Dataset entries:
---+---
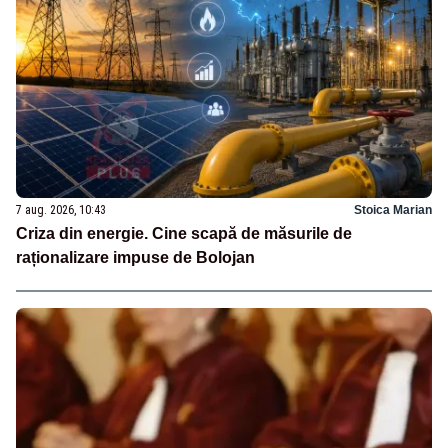
7 aug. 2026, 10:43
Stoica Marian
Criza din energie. Cine scapă de măsurile de
raționalizare impuse de Bolojan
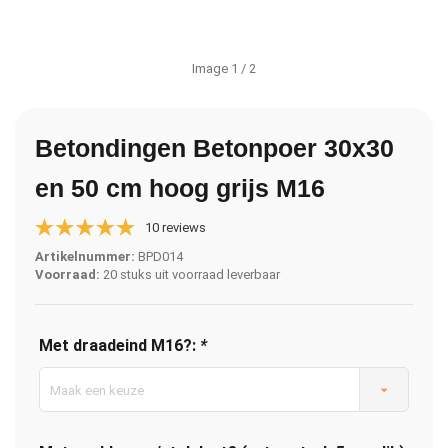
Image
1
/ 2
Betondingen Betonpoer 30x30
en 50 cm hoog grijs M16
10 reviews
Artikelnummer:
BPD014
Voorraad:
20 stuks uit voorraad leverbaar
Met draadeind M16?:
*
Maak een keuze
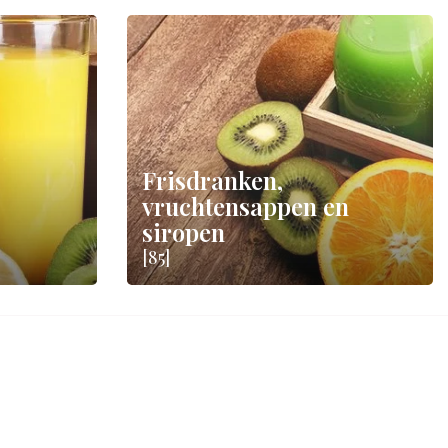
Frisdranken,
vruchtensappen en
siropen
[85]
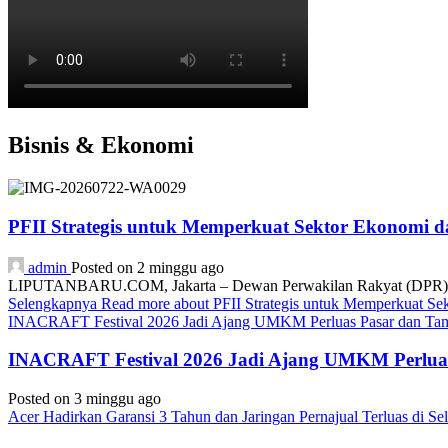
Bisnis & Ekonomi
PFII Strategis untuk Memperkuat Sektor Ekonomi 
admin
Posted on 2 minggu ago
LIPUTANBARU.COM, Jakarta – Dewan Perwakilan Rakyat (DPR) resmi
Selengkapnya
Read more about PFII Strategis untuk Memperkuat S
INACRAFT Festival 2026 Jadi Ajang UMKM Perluas Pasar dan Tam
INACRAFT Festival 2026 Jadi Ajang UMKM Perluas
Posted on 3 minggu ago
Acer Hadirkan Garansi 3 Tahun dan Jaringan Pernajual Terluas di 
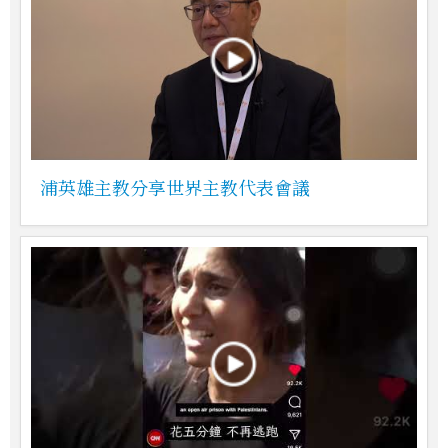
浦英雄主教分享世界主教代表會議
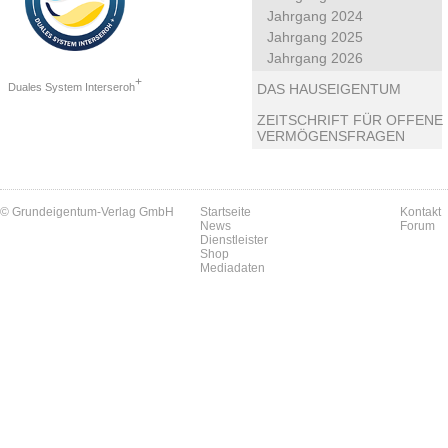
Jahrgang 2024
Jahrgang 2025
Jahrgang 2026
+
Duales System Interseroh
DAS HAUSEIGENTUM
ZEITSCHRIFT FÜR OFFENE
VERMÖGENSFRAGEN
© Grundeigentum-Verlag GmbH
Startseite
Kontakt
News
Forum
Dienstleister
Shop
Mediadaten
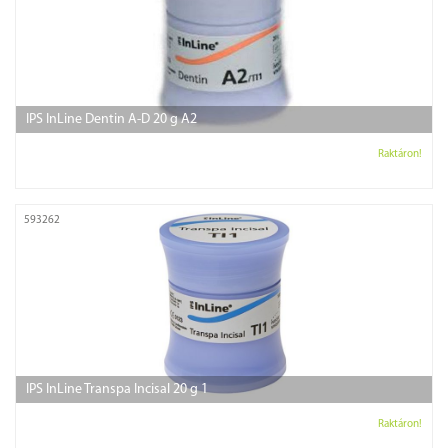
IPS InLine Dentin A-D 20 g A2
Raktáron!
593262
IPS InLine Transpa Incisal 20 g 1
Raktáron!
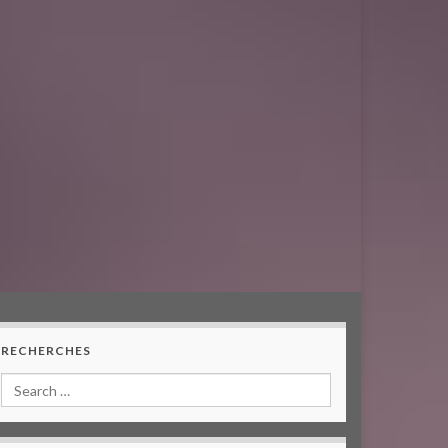
RECHERCHES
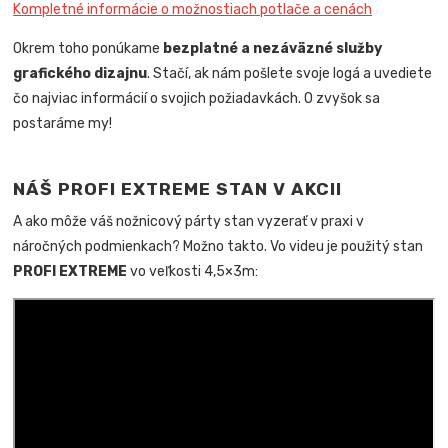
Kompletné informácie o možnostiach potlače a cenách
Okrem toho ponúkame
bezplatné a nezáväzné služby
grafického dizajnu
. Stačí, ak nám pošlete svoje logá a uvediete
čo najviac informácií o svojich požiadavkách. O zvyšok sa
postaráme my!
NÁŠ PROFI EXTREME STAN V AKCII
A ako môže váš nožnicový párty stan vyzerať v praxi v
náročných podmienkach? Možno takto. Vo videu je použitý stan
PROFI EXTREME
vo veľkosti 4,5×3m:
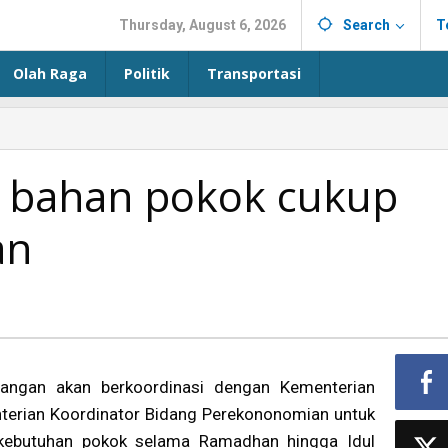
Thursday, August 6, 2026
Search
T
Olah Raga
Politik
Transportasi
 bahan pokok cukup
an
angan akan berkoordinasi dengan Kementerian
terian Koordinator Bidang Perekononomian untuk
kebutuhan pokok selama Ramadhan hingga Idul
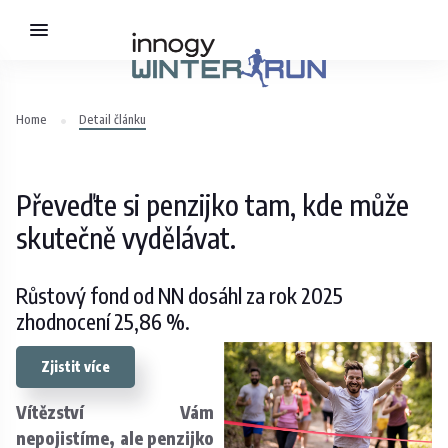
Home
Detail článku
Převeďte si penzijko tam, kde může
skutečně vydělávat.
Růstový fond od NN dosáhl za rok 2025
zhodnocení 25,86 %.
Zjistit více
Vítězství Vám
nepojistíme, ale penzijko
---+---
Exercise:
Without including any picture, set down the listing above exactly as it appears.

Task response:
7 aug. 2026, 10:43
Stoica Marian
Criza din energie. Cine scapă de măsurile de
raționalizare impuse de Bolojan
Image
1
/ 2
Betondingen Betonpoer 30x30
en 50 cm hoog grijs M16
10 reviews
Artikelnummer:
BPD014
Voorraad:
20 stuks uit voorraad leverbaar
Met draadeind M16?:
*
Maak een keuze
Frisdranken,
vruchtensappen en
siropen
[85]
Bisnis & Ekonomi
PFII Strategis untuk Memperkuat Sektor Ekonomi 
admin
Posted on 2 minggu ago
LIPUTANBARU.COM, Jakarta – Dewan Perwakilan Rakyat (DPR) resmi
Selengkapnya
Read more about PFII Strategis untuk Memperkuat S
INACRAFT Festival 2026 Jadi Ajang UMKM Perluas Pasar dan Tam
INACRAFT Festival 2026 Jadi Ajang UMKM Perluas
Posted on 3 minggu ago
Acer Hadirkan Garansi 3 Tahun dan Jaringan Pernajual Terluas di 
浦英雄主教分享世界主教代表會議
Jahrgang 2024
Jahrgang 2025
Jahrgang 2026
+
Duales System Interseroh
DAS HAUSEIGENTUM
ZEITSCHRIFT FÜR OFFENE
VERMÖGENSFRAGEN
© Grundeigentum-Verlag GmbH
Startseite
Kontakt
News
Forum
Dienstleister
Shop
Mediadaten
IPS InLine Dentin A-D 20 g A2
Raktáron!
593262
IPS InLine Transpa Incisal 20 g 1
Raktáron!
RECHERCHES
Kompletné informácie o možnostiach potlače a cenách
Okrem toho ponúkame
bezplatné a nezáväzné služby
grafického dizajnu
. Stačí, ak nám pošlete svoje logá a uvediete
čo najviac informácií o svojich požiadavkách. O zvyšok sa
postaráme my!
NÁŠ PROFI EXTREME STAN V AKCII
A ako môže váš nožnicový párty stan vyzerať v praxi v
náročných podmienkach? Možno takto. Vo videu je použitý stan
PROFI EXTREME
vo veľkosti 4,5×3m:
Thursday, August 6, 2026
Search
T
Olah Raga
Politik
Transportasi
 bahan pokok cukup
an
angan akan berkoordinasi dengan Kementerian
terian Koordinator Bidang Perekononomian untuk
kebutuhan pokok selama Ramadhan hingga Idul
Home
Detail článku
Převeďte si penzijko tam, kde může
skutečně vydělávat.
Růstový fond od NN dosáhl za rok 2025
zhodnocení 25,86 %.
Zjistit více
Vítězství Vám
nepojistíme, ale penzijko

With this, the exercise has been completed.